Internet sera-t-il bientôt soumis à la censure ?

Publié par Documentissime le 09/08/2010 | Lu 7299 fois | 0 réaction

Le Tribunal de grande instance de Paris a intimé l'ordre à certains fournisseurs d'accès à Internet (FAI) de bloquer l'accès à un site de paris en ligne non-autorisé. Saisi en référé par l'autorité de régulation des jeux en ligne, le tribunal a ouvert une brèche dans le contrôle et le filtrage d'Internet. Il appartient désormais clairement à tous les fournisseurs d'accès à Internet de mettre en oeuvre ou faire mettre en oeuvre, toutes mesures propres à empêcher l'accès, à partir du territoire français et/ou par leurs abonnés sur ce territoire, au contenu de jeux en ligne illégaux. Certains commentateurs voient dans cette décision une porte ouverte à la censure de certains contenus sur Internet.

Une décision inédite

A l’origine de cette décision, la volonté de l’Autorité de régulation des jeux en ligne (ARJEL) de faire application de l’article 61 de la loi n°2010-476 relative à l'ouverture à la concurrence et à la régulation du secteur des jeux d'argent et de hasard en ligne.

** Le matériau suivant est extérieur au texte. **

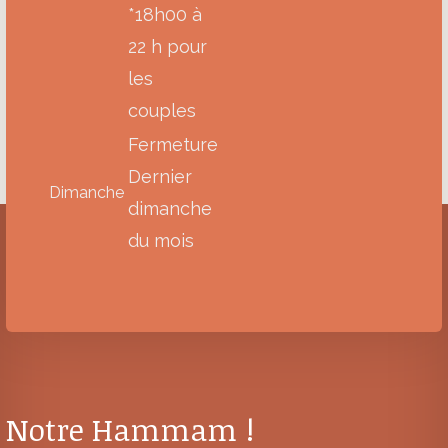
*18h00 à
22 h pour
les
couples
Fermeture
Dernier
Dimanche
dimanche
du mois
Notre Hammam !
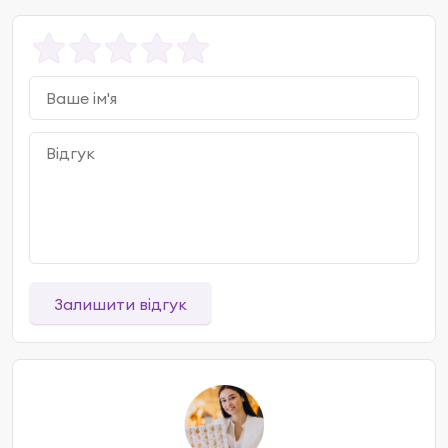
Залишити відгук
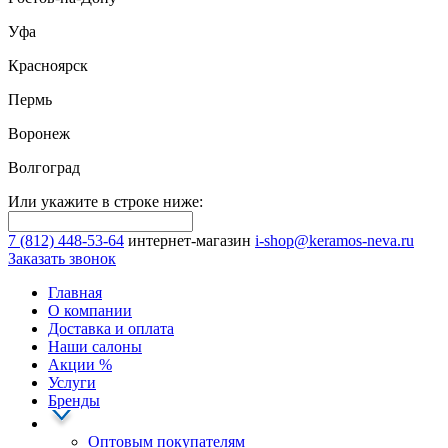
Уфа
Красноярск
Пермь
Воронеж
Волгоград
Или укажите в строке ниже:
7 (812) 448-53-64
интернет-магазин
i-shop@keramos-neva.ru
Заказать звонок
Главная
О компании
Доставка и оплата
Наши cалоны
Акции
%
Услуги
Бренды
Оптовым покупателям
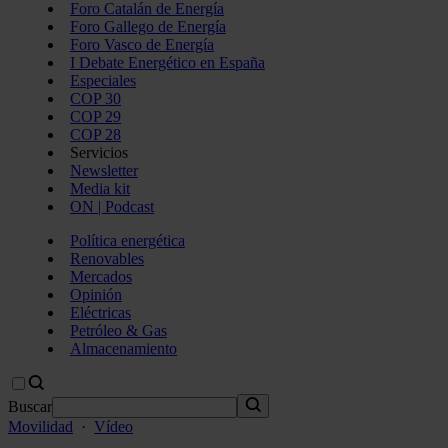
Foro Catalán de Energía
Foro Gallego de Energía
Foro Vasco de Energía
I Debate Energético en España
Especiales
COP 30
COP 29
COP 28
Servicios
Newsletter
Media kit
ON | Podcast
Política energética
Renovables
Mercados
Opinión
Eléctricas
Petróleo & Gas
Almacenamiento
Buscar
Movilidad
·
Vídeo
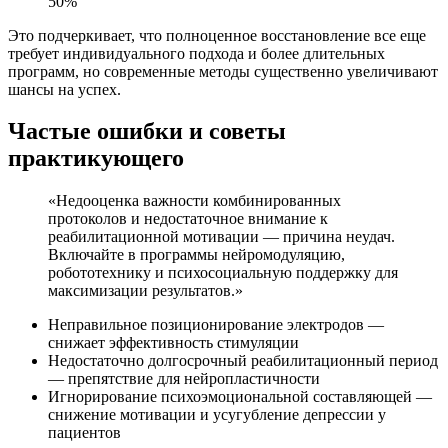
50%
Это подчеркивает, что полноценное восстановление все еще
требует индивидуального подхода и более длительных
программ, но современные методы существенно увеличивают
шансы на успех.
Частые ошибки и советы
практикующего
«Недооценка важности комбинированных
протоколов и недостаточное внимание к
реабилитационной мотивации — причина неудач.
Включайте в программы нейромодуляцию,
робототехнику и психосоциальную поддержку для
максимизации результатов.»
Неправильное позиционирование электродов —
снижает эффективность стимуляции
Недостаточно долгосрочный реабилитационный период
— препятствие для нейропластичности
Игнорирование психоэмоциональной составляющей —
снижение мотивации и усугубление депрессии у
пациентов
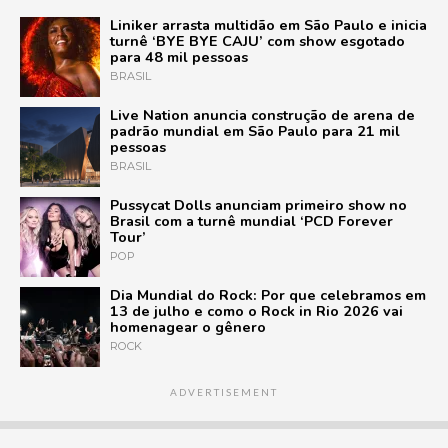
Liniker arrasta multidão em São Paulo e inicia
turnê ‘BYE BYE CAJU’ com show esgotado
para 48 mil pessoas
BRASIL
Live Nation anuncia construção de arena de
padrão mundial em São Paulo para 21 mil
pessoas
BRASIL
Pussycat Dolls anunciam primeiro show no
Brasil com a turnê mundial ‘PCD Forever
Tour’
POP
Dia Mundial do Rock: Por que celebramos em
13 de julho e como o Rock in Rio 2026 vai
homenagear o gênero
ROCK
ADVERTISEMENT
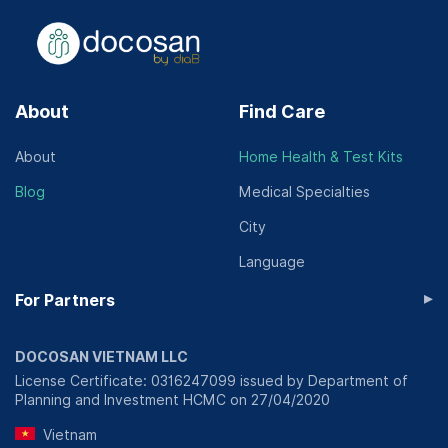
About
Find Care
About
Home Health & Test Kits
Blog
Medical Specialties
City
Language
▸
For Partners
DOCOSAN VIETNAM LLC
License Certificate: 0316247099 issued by Department of
Planning and Investment HCMC on 27/04/2020
Vietnam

Par cet article, le président de l’ARJEL peut notamment saisir le président du tribunal de grande instance de Paris aux fins d'ordonner, en la forme des référés, l'arrêt de l'accès à un service non-autorisé par l’ARJEL.

Dans une décision inédite rendue le 6 juillet 2010, le Tribunal de grande instance de Paris a enjoint aux  « sociétés Numéricâble, Orange France, France Telecom, SFR, Free, Bouygues Telecom, Darty Telecom et Auchan Telecom, de mettre en œuvre ou faire mettre en œuvre, sans délai, toutes mesures propres à empêcher l’accès à partir du territoire français et/ou par leurs abonnés situés sur ce territoire, au contenu du service de communication en ligne accessible actuellement à l’adresse http://www.stan(...).com».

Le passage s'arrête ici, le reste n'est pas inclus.